───── Given information ─────
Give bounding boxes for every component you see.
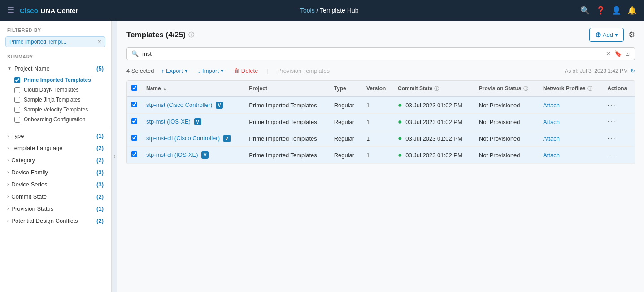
row-checkbox-2[interactable] [131, 135, 137, 141]
search-icon[interactable]: 🔍 [580, 6, 590, 15]
template-name-link-3[interactable]: stp-mst-cli (IOS-XE) [146, 151, 198, 158]
title-info-icon[interactable]: ⓘ [188, 31, 194, 39]
sidebar-child-sample-velocity[interactable]: Sample Velocity Templates [14, 105, 111, 115]
template-name-link-0[interactable]: stp-mst (Cisco Controller) [146, 102, 212, 108]
chevron-right-icon-8: › [7, 218, 9, 223]
select-all-checkbox[interactable] [131, 85, 137, 91]
row-checkbox-cell-1[interactable] [127, 114, 142, 130]
sidebar-group-type-header[interactable]: › Type (1) [0, 130, 111, 142]
th-project[interactable]: Project [244, 81, 329, 97]
collapse-icon: ‹ [114, 153, 116, 159]
brand-dna: DNA Center [41, 7, 78, 14]
add-button[interactable]: ⊕ Add ▾ [589, 28, 624, 42]
filter-icon[interactable]: ⊿ [625, 50, 630, 57]
bookmark-icon[interactable]: 🔖 [614, 50, 622, 57]
sidebar-child-sample-jinja[interactable]: Sample Jinja Templates [14, 95, 111, 105]
row-provision-status-2: Not Provisioned [474, 130, 539, 147]
th-commit-state[interactable]: Commit State ⓘ [393, 81, 474, 97]
checkbox-sample-jinja[interactable] [14, 97, 20, 103]
row-actions-menu-0[interactable]: ··· [607, 101, 616, 109]
version-badge-3: V [201, 151, 209, 159]
attach-link-0[interactable]: Attach [543, 102, 560, 109]
brand-logo: Cisco DNA Center [20, 7, 78, 14]
checkbox-sample-velocity[interactable] [14, 107, 20, 113]
row-type-3: Regular [330, 147, 362, 164]
help-icon[interactable]: ❓ [596, 6, 605, 15]
row-checkbox-1[interactable] [131, 118, 137, 124]
delete-button[interactable]: 🗑 Delete [231, 66, 261, 76]
row-checkbox-3[interactable] [131, 151, 137, 157]
label-onboarding-config: Onboarding Configuration [24, 116, 85, 123]
checkbox-cloud-dayn[interactable] [14, 87, 20, 93]
th-name[interactable]: Name ▲ [142, 81, 244, 97]
sidebar-collapse-handle[interactable]: ‹ [111, 21, 117, 292]
sidebar-group-potential-conflicts-header[interactable]: › Potential Design Conflicts (2) [0, 215, 111, 226]
breadcrumb-tools[interactable]: Tools [300, 7, 315, 14]
row-version-0: 1 [362, 97, 393, 114]
sidebar-group-category-header[interactable]: › Category (2) [0, 155, 111, 166]
attach-link-2[interactable]: Attach [543, 135, 560, 142]
row-actions-menu-2[interactable]: ··· [607, 134, 616, 142]
sidebar-group-template-language-header[interactable]: › Template Language (2) [0, 142, 111, 154]
sidebar-child-prime-imported[interactable]: Prime Imported Templates [14, 75, 111, 85]
checkbox-onboarding-config[interactable] [14, 117, 20, 123]
row-actions-menu-1[interactable]: ··· [607, 118, 616, 125]
sidebar-child-onboarding-config[interactable]: Onboarding Configuration [14, 115, 111, 124]
th-version[interactable]: Version [362, 81, 393, 97]
commit-state-info-icon[interactable]: ⓘ [434, 85, 439, 92]
row-checkbox-0[interactable] [131, 102, 137, 107]
th-network-profiles[interactable]: Network Profiles ⓘ [539, 81, 603, 97]
row-checkbox-cell-0[interactable] [127, 97, 142, 114]
row-actions-menu-3[interactable]: ··· [607, 151, 616, 159]
group-count-template-language: (2) [96, 145, 104, 151]
row-provision-status-0: Not Provisioned [474, 97, 539, 114]
sidebar: FILTERED BY Prime Imported Templ... × SU… [0, 21, 111, 292]
sort-asc-icon: ▲ [163, 86, 167, 91]
import-icon: ↓ [198, 67, 201, 74]
group-label-template-language: Template Language [11, 145, 94, 151]
th-provision-status[interactable]: Provision Status ⓘ [474, 81, 539, 97]
remove-filter-button[interactable]: × [98, 38, 101, 45]
th-select-all[interactable] [127, 81, 142, 97]
menu-icon[interactable]: ☰ [7, 5, 14, 15]
search-input[interactable] [142, 50, 602, 57]
template-name-link-1[interactable]: stp-mst (IOS-XE) [146, 118, 191, 125]
bell-icon[interactable]: 🔔 [627, 6, 637, 15]
attach-link-1[interactable]: Attach [543, 119, 560, 125]
sidebar-group-device-family-header[interactable]: › Device Family (3) [0, 167, 111, 178]
export-button[interactable]: ↑ Export ▾ [158, 66, 190, 76]
toolbar: 4 Selected ↑ Export ▾ ↓ Import ▾ 🗑 Delet… [126, 66, 635, 76]
sidebar-child-cloud-dayn[interactable]: Cloud DayN Templates [14, 85, 111, 95]
attach-link-3[interactable]: Attach [543, 152, 560, 159]
th-type[interactable]: Type [330, 81, 362, 97]
settings-icon[interactable]: ⚙ [628, 30, 635, 40]
filtered-by-label: FILTERED BY [0, 26, 111, 36]
active-filter-tag[interactable]: Prime Imported Templ... × [5, 36, 105, 47]
import-button[interactable]: ↓ Import ▾ [195, 66, 226, 76]
row-version-1: 1 [362, 114, 393, 130]
main-content: Templates (4/25) ⓘ ⊕ Add ▾ ⚙ 🔍 ✕ 🔖 ⊿ [117, 21, 644, 292]
version-badge-1: V [194, 118, 201, 125]
provision-templates-button[interactable]: Provision Templates [275, 66, 332, 76]
templates-table: Name ▲ Project Type Version [126, 80, 635, 164]
sidebar-group-provision-status-header[interactable]: › Provision Status (1) [0, 203, 111, 214]
template-name-link-2[interactable]: stp-mst-cli (Cisco Controller) [146, 135, 220, 142]
user-icon[interactable]: 👤 [612, 6, 621, 15]
row-checkbox-cell-3[interactable] [127, 147, 142, 164]
toolbar-right: As of: Jul 3, 2023 1:42 PM ↻ [565, 68, 635, 74]
sidebar-group-commit-state-header[interactable]: › Commit State (2) [0, 191, 111, 202]
checkbox-prime-imported[interactable] [14, 77, 20, 83]
refresh-icon[interactable]: ↻ [631, 68, 635, 74]
row-checkbox-cell-2[interactable] [127, 130, 142, 147]
group-label-type: Type [11, 133, 94, 139]
group-label-device-family: Device Family [11, 169, 94, 176]
provision-status-info-icon[interactable]: ⓘ [523, 85, 528, 92]
sidebar-group-project-name-header[interactable]: ▼ Project Name (5) [0, 63, 111, 74]
group-label-project-name: Project Name [14, 65, 94, 72]
clear-search-icon[interactable]: ✕ [606, 50, 611, 57]
export-label: Export [166, 67, 183, 74]
row-actions-cell-1: ··· [603, 114, 635, 130]
sidebar-group-device-series-header[interactable]: › Device Series (3) [0, 179, 111, 190]
th-name-label: Name [146, 85, 161, 92]
network-profiles-info-icon[interactable]: ⓘ [587, 85, 592, 92]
─────
» **Instructions to follow**
Restate the material above word for word; pictures do not belong in the copy.

» **Solution to the problem**
Give bounding boxes for every component you see.
row-checkbox-2[interactable] [131, 135, 137, 141]
search-icon[interactable]: 🔍 [580, 6, 590, 15]
template-name-link-3[interactable]: stp-mst-cli (IOS-XE) [146, 151, 198, 158]
title-info-icon[interactable]: ⓘ [188, 31, 194, 39]
sidebar-child-sample-velocity[interactable]: Sample Velocity Templates [14, 105, 111, 115]
template-name-link-0[interactable]: stp-mst (Cisco Controller) [146, 102, 212, 108]
chevron-right-icon-8: › [7, 218, 9, 223]
select-all-checkbox[interactable] [131, 85, 137, 91]
row-checkbox-cell-1[interactable] [127, 114, 142, 130]
sidebar-group-type-header[interactable]: › Type (1) [0, 130, 111, 142]
th-project[interactable]: Project [244, 81, 329, 97]
collapse-icon: ‹ [114, 153, 116, 159]
brand-dna: DNA Center [41, 7, 78, 14]
add-button[interactable]: ⊕ Add ▾ [589, 28, 624, 42]
filter-icon[interactable]: ⊿ [625, 50, 630, 57]
bookmark-icon[interactable]: 🔖 [614, 50, 622, 57]
sidebar-child-sample-jinja[interactable]: Sample Jinja Templates [14, 95, 111, 105]
row-provision-status-2: Not Provisioned [474, 130, 539, 147]
th-commit-state[interactable]: Commit State ⓘ [393, 81, 474, 97]
checkbox-sample-jinja[interactable] [14, 97, 20, 103]
row-actions-menu-0[interactable]: ··· [607, 101, 616, 109]
version-badge-3: V [201, 151, 209, 159]
attach-link-0[interactable]: Attach [543, 102, 560, 109]
brand-logo: Cisco DNA Center [20, 7, 78, 14]
checkbox-sample-velocity[interactable] [14, 107, 20, 113]
row-type-3: Regular [330, 147, 362, 164]
help-icon[interactable]: ❓ [596, 6, 605, 15]
row-checkbox-1[interactable] [131, 118, 137, 124]
delete-button[interactable]: 🗑 Delete [231, 66, 261, 76]
row-checkbox-3[interactable] [131, 151, 137, 157]
label-onboarding-config: Onboarding Configuration [24, 116, 85, 123]
checkbox-cloud-dayn[interactable] [14, 87, 20, 93]
th-name[interactable]: Name ▲ [142, 81, 244, 97]
sidebar-collapse-handle[interactable]: ‹ [111, 21, 117, 292]
sidebar-group-potential-conflicts-header[interactable]: › Potential Design Conflicts (2) [0, 215, 111, 226]
breadcrumb-tools[interactable]: Tools [300, 7, 315, 14]
row-version-0: 1 [362, 97, 393, 114]
sidebar-group-category-header[interactable]: › Category (2) [0, 155, 111, 166]
attach-link-2[interactable]: Attach [543, 135, 560, 142]
row-actions-menu-2[interactable]: ··· [607, 134, 616, 142]
sidebar-group-template-language-header[interactable]: › Template Language (2) [0, 142, 111, 154]
sidebar-child-prime-imported[interactable]: Prime Imported Templates [14, 75, 111, 85]
checkbox-onboarding-config[interactable] [14, 117, 20, 123]
row-actions-menu-1[interactable]: ··· [607, 118, 616, 125]
sidebar-child-onboarding-config[interactable]: Onboarding Configuration [14, 115, 111, 124]
th-version[interactable]: Version [362, 81, 393, 97]
commit-state-info-icon[interactable]: ⓘ [434, 85, 439, 92]
row-checkbox-0[interactable] [131, 102, 137, 107]
th-network-profiles[interactable]: Network Profiles ⓘ [539, 81, 603, 97]
row-checkbox-cell-0[interactable] [127, 97, 142, 114]
row-actions-menu-3[interactable]: ··· [607, 151, 616, 159]
group-count-template-language: (2) [96, 145, 104, 151]
row-provision-status-0: Not Provisioned [474, 97, 539, 114]
sidebar: FILTERED BY Prime Imported Templ... × SU… [0, 21, 111, 292]
sort-asc-icon: ▲ [163, 86, 167, 91]
import-icon: ↓ [198, 67, 201, 74]
group-label-template-language: Template Language [11, 145, 94, 151]
th-provision-status[interactable]: Provision Status ⓘ [474, 81, 539, 97]
remove-filter-button[interactable]: × [98, 38, 101, 45]
th-select-all[interactable] [127, 81, 142, 97]
menu-icon[interactable]: ☰ [7, 5, 14, 15]
search-input[interactable] [142, 50, 602, 57]
template-name-link-1[interactable]: stp-mst (IOS-XE) [146, 118, 191, 125]
bell-icon[interactable]: 🔔 [627, 6, 637, 15]
attach-link-1[interactable]: Attach [543, 119, 560, 125]
sidebar-group-device-family-header[interactable]: › Device Family (3) [0, 167, 111, 178]
export-button[interactable]: ↑ Export ▾ [158, 66, 190, 76]
toolbar: 4 Selected ↑ Export ▾ ↓ Import ▾ 🗑 Delet… [126, 66, 635, 76]
sidebar-child-cloud-dayn[interactable]: Cloud DayN Templates [14, 85, 111, 95]
attach-link-3[interactable]: Attach [543, 152, 560, 159]
th-type[interactable]: Type [330, 81, 362, 97]
settings-icon[interactable]: ⚙ [628, 30, 635, 40]
filtered-by-label: FILTERED BY [0, 26, 111, 36]
active-filter-tag[interactable]: Prime Imported Templ... × [5, 36, 105, 47]
import-button[interactable]: ↓ Import ▾ [195, 66, 226, 76]
row-version-1: 1 [362, 114, 393, 130]
main-content: Templates (4/25) ⓘ ⊕ Add ▾ ⚙ 🔍 ✕ 🔖 ⊿ [117, 21, 644, 292]
version-badge-1: V [194, 118, 201, 125]
provision-templates-button[interactable]: Provision Templates [275, 66, 332, 76]
templates-table: Name ▲ Project Type Version [126, 80, 635, 164]
sidebar-group-provision-status-header[interactable]: › Provision Status (1) [0, 203, 111, 214]
template-name-link-2[interactable]: stp-mst-cli (Cisco Controller) [146, 135, 220, 142]
user-icon[interactable]: 👤 [612, 6, 621, 15]
row-checkbox-cell-3[interactable] [127, 147, 142, 164]
toolbar-right: As of: Jul 3, 2023 1:42 PM ↻ [565, 68, 635, 74]
sidebar-group-commit-state-header[interactable]: › Commit State (2) [0, 191, 111, 202]
checkbox-prime-imported[interactable] [14, 77, 20, 83]
refresh-icon[interactable]: ↻ [631, 68, 635, 74]
row-checkbox-cell-2[interactable] [127, 130, 142, 147]
group-label-type: Type [11, 133, 94, 139]
group-label-device-family: Device Family [11, 169, 94, 176]
provision-status-info-icon[interactable]: ⓘ [523, 85, 528, 92]
sidebar-group-project-name-header[interactable]: ▼ Project Name (5) [0, 63, 111, 74]
group-label-project-name: Project Name [14, 65, 94, 72]
clear-search-icon[interactable]: ✕ [606, 50, 611, 57]
export-label: Export [166, 67, 183, 74]
row-actions-cell-1: ··· [603, 114, 635, 130]
sidebar-group-device-series-header[interactable]: › Device Series (3) [0, 179, 111, 190]
th-name-label: Name [146, 85, 161, 92]
network-profiles-info-icon[interactable]: ⓘ [587, 85, 592, 92]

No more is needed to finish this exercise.